Start of EXTRACTED INFORMATION
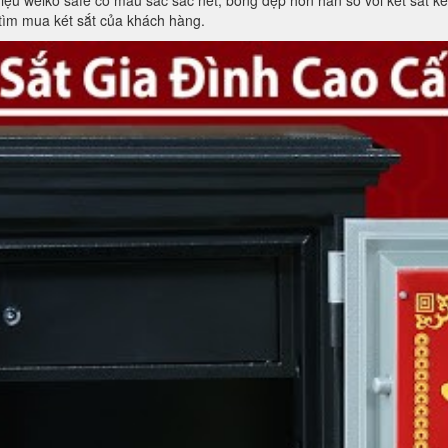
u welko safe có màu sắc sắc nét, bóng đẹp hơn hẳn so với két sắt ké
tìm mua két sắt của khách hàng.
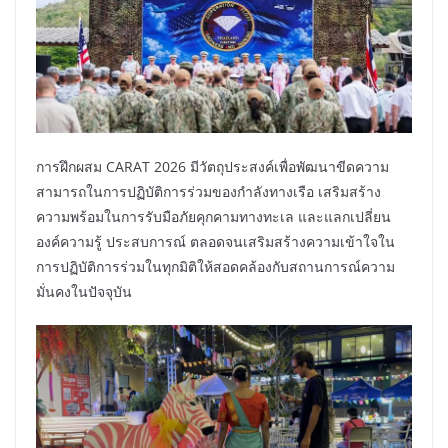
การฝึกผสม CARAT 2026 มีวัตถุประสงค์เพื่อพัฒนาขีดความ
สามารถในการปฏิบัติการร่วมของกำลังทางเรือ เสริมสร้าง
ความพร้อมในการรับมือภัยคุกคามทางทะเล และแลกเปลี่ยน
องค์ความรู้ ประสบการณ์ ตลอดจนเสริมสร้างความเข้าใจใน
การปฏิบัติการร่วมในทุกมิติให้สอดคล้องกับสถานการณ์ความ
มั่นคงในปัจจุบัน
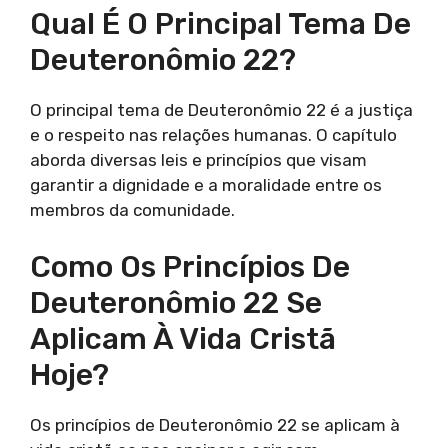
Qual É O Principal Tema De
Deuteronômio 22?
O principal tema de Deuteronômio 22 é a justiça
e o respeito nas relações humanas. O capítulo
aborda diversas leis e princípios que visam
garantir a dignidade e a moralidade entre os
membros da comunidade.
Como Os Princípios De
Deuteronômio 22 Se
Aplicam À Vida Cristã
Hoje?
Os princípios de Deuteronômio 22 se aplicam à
End of EXTRACTED INFORMATION
Start of EXTRACTED INFORMATION
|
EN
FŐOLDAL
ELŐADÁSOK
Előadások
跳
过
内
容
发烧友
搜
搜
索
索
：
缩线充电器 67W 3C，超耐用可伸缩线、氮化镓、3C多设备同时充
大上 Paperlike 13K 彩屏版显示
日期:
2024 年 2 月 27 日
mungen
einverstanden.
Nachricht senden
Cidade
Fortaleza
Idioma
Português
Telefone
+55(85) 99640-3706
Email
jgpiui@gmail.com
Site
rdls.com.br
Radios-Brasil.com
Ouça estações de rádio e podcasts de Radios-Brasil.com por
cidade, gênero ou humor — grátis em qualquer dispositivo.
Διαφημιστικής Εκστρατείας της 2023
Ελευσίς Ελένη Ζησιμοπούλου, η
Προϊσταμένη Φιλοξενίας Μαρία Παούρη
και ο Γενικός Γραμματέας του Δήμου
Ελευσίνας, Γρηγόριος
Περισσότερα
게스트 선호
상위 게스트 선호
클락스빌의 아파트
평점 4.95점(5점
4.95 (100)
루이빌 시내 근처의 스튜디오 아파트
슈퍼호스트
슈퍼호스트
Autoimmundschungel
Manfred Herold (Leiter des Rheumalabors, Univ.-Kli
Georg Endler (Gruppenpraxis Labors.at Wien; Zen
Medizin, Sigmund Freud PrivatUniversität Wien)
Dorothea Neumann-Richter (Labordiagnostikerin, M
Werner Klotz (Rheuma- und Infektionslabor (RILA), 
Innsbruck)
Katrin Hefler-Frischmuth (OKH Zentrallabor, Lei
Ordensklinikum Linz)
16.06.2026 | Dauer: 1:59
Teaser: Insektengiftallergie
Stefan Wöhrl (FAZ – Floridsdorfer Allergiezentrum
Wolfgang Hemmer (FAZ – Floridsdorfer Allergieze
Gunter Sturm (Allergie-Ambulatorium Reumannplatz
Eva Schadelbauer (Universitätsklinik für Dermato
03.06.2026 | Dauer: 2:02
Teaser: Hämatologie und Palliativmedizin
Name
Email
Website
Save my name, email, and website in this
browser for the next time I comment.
End of EXTRACTED INFORMATION
EXERCISE PROMPT »
Copy out every line above where "Brasil" is present.

EXPECTED OUTPUT »
Radios-Brasil.com
Ouça estações de rádio e podcasts de Radios-Brasil.com por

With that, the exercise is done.